§ **What the task asks**:
Reproduce each entry exactly, so that everything except the pictures is carried over.

§ **Data provided**:
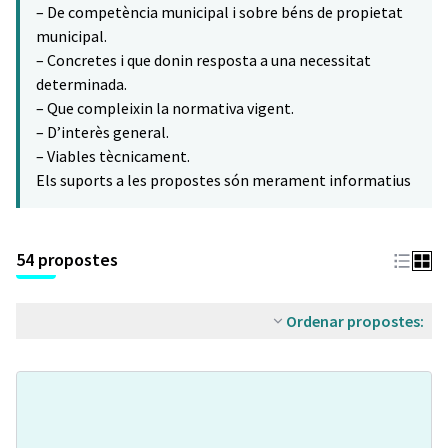
– De competència municipal i sobre béns de propietat
municipal.
– Concretes i que donin resposta a una necessitat
determinada.
– Que compleixin la normativa vigent.
– D’interès general.
– Viables tècnicament.
Els suports a les propostes són merament informatius
54 propostes
Ordenar propostes:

§ **Solution to this task**:
– De competència municipal i sobre béns de propietat
municipal.
– Concretes i que donin resposta a una necessitat
determinada.
– Que compleixin la normativa vigent.
– D’interès general.
– Viables tècnicament.
Els suports a les propostes són merament informatius
54 propostes
Ordenar propostes:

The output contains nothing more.